Records to process section start

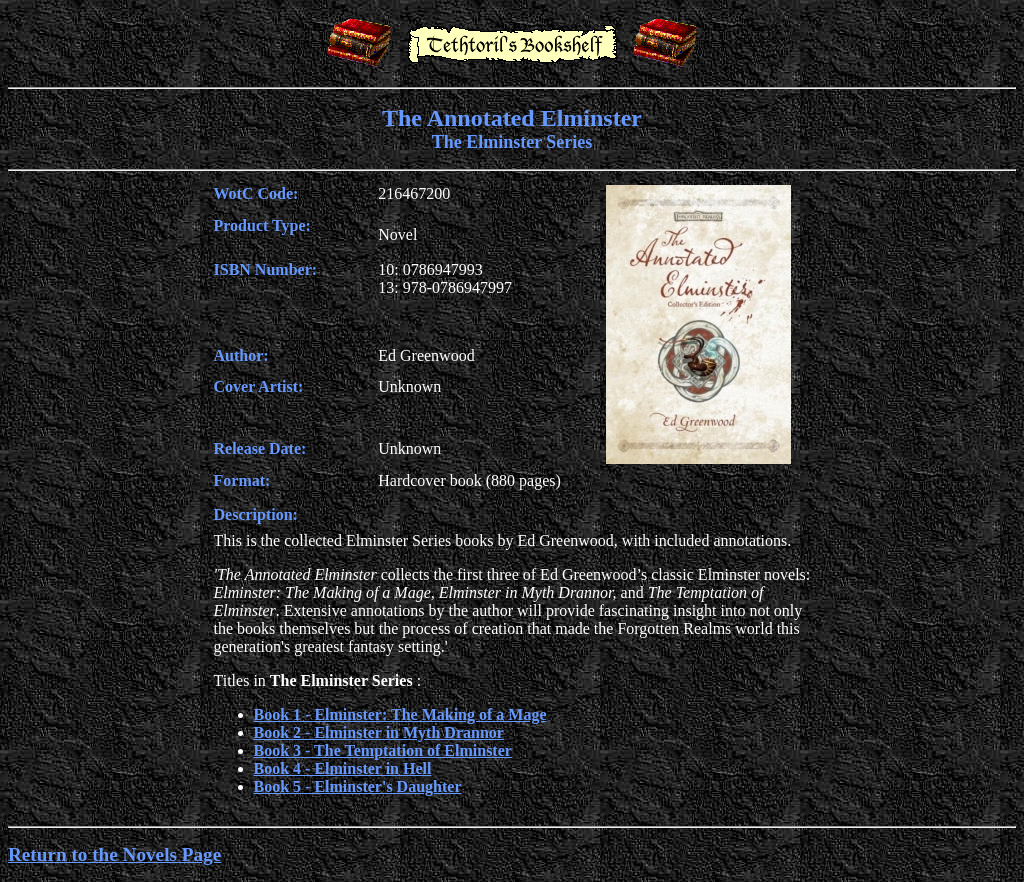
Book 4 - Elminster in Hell (343, 768)
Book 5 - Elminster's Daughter (358, 786)
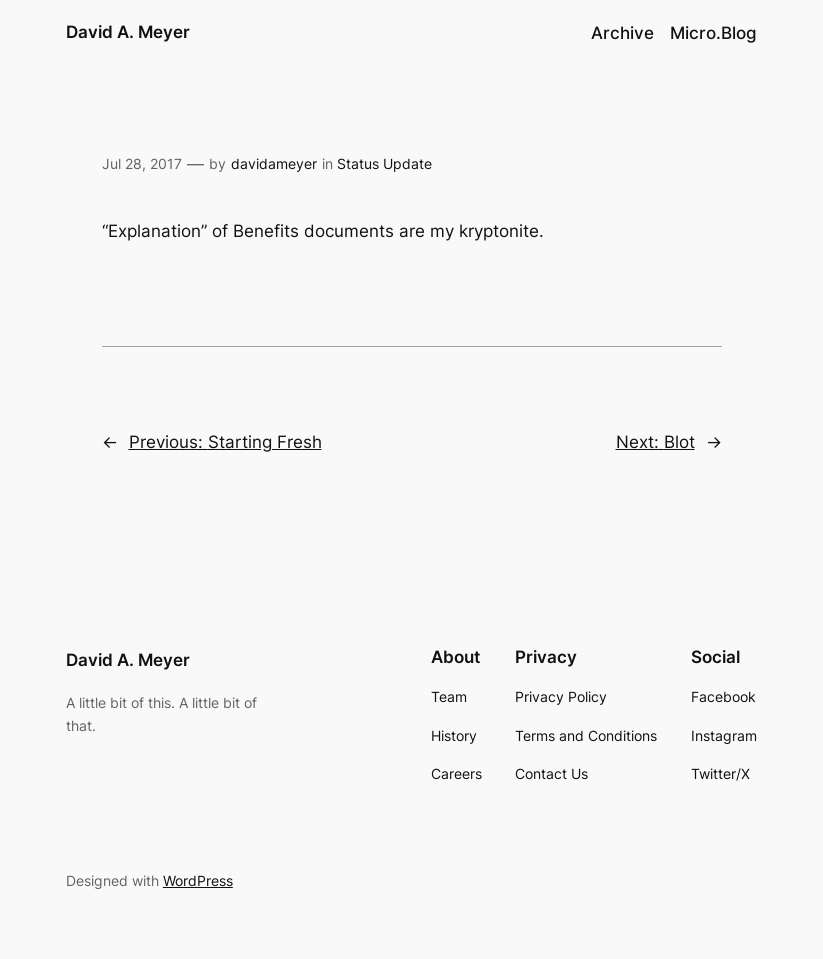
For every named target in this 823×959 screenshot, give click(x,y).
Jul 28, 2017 (142, 163)
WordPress (198, 880)
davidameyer (274, 163)
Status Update (384, 163)
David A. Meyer (128, 32)
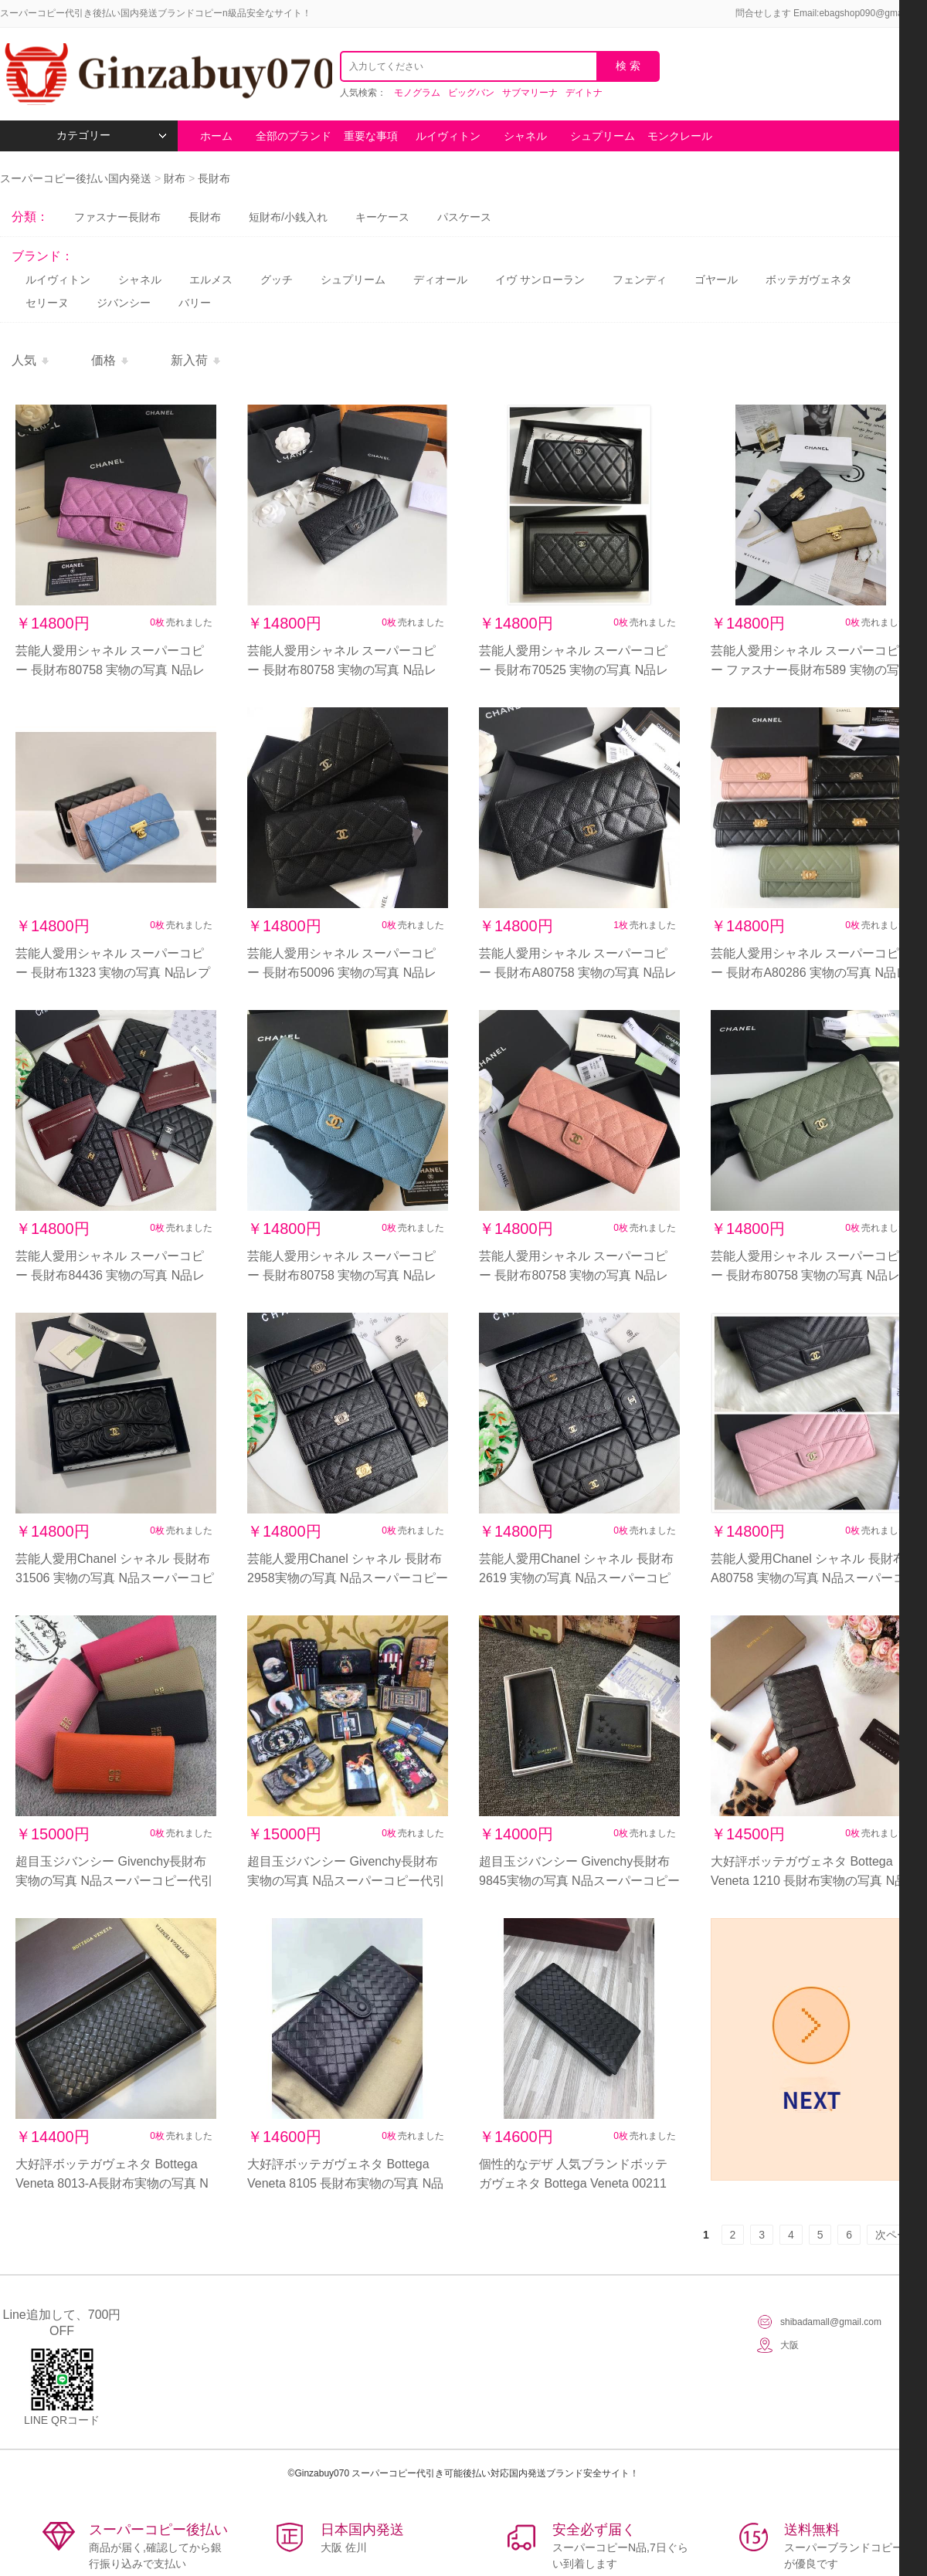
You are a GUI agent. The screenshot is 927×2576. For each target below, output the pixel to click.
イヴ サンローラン (540, 279)
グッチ (276, 279)
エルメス (211, 279)
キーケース (382, 217)
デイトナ (584, 92)
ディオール (440, 279)
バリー (194, 303)
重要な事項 (371, 136)
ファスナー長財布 (117, 217)
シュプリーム (602, 136)
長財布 (214, 178)
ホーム (216, 136)
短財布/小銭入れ (288, 217)
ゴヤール (716, 279)
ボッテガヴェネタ (809, 279)
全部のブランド (293, 136)
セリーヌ (47, 303)
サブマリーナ (530, 92)
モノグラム (417, 92)
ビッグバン (471, 92)
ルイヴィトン (448, 136)
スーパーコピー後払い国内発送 (77, 178)
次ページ (897, 2235)
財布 (174, 178)
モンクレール (679, 136)
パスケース (464, 217)
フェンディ (640, 279)
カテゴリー (111, 135)
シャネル (525, 136)
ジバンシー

Records to process section end

# [To do]
Return the data word for word without its pictures.

# [Response box]
Book 4 - Elminster in Hell (343, 768)
Book 5 - Elminster's Daughter (358, 786)
For every named target in this 823×959 screenshot, give click(x,y).
Jul 28, 2017 (142, 163)
WordPress (198, 880)
davidameyer (274, 163)
Status Update (384, 163)
David A. Meyer (128, 32)
You are a GUI agent. The screenshot is 927×2576. For each target below, output the pixel to click.
イヴ サンローラン (540, 279)
グッチ (276, 279)
エルメス (211, 279)
キーケース (382, 217)
デイトナ (584, 92)
ディオール (440, 279)
バリー (194, 303)
重要な事項 (371, 136)
ファスナー長財布 (117, 217)
シュプリーム (602, 136)
長財布 (214, 178)
ホーム (216, 136)
短財布/小銭入れ (288, 217)
ゴヤール (716, 279)
ボッテガヴェネタ (809, 279)
全部のブランド (293, 136)
セリーヌ (47, 303)
サブマリーナ (530, 92)
モノグラム (417, 92)
ビッグバン (471, 92)
ルイヴィトン (448, 136)
スーパーコピー後払い国内発送 (77, 178)
次ページ (897, 2235)
財布 (174, 178)
モンクレール (679, 136)
パスケース (464, 217)
フェンディ (640, 279)
カテゴリー (111, 135)
シャネル (525, 136)
ジバンシー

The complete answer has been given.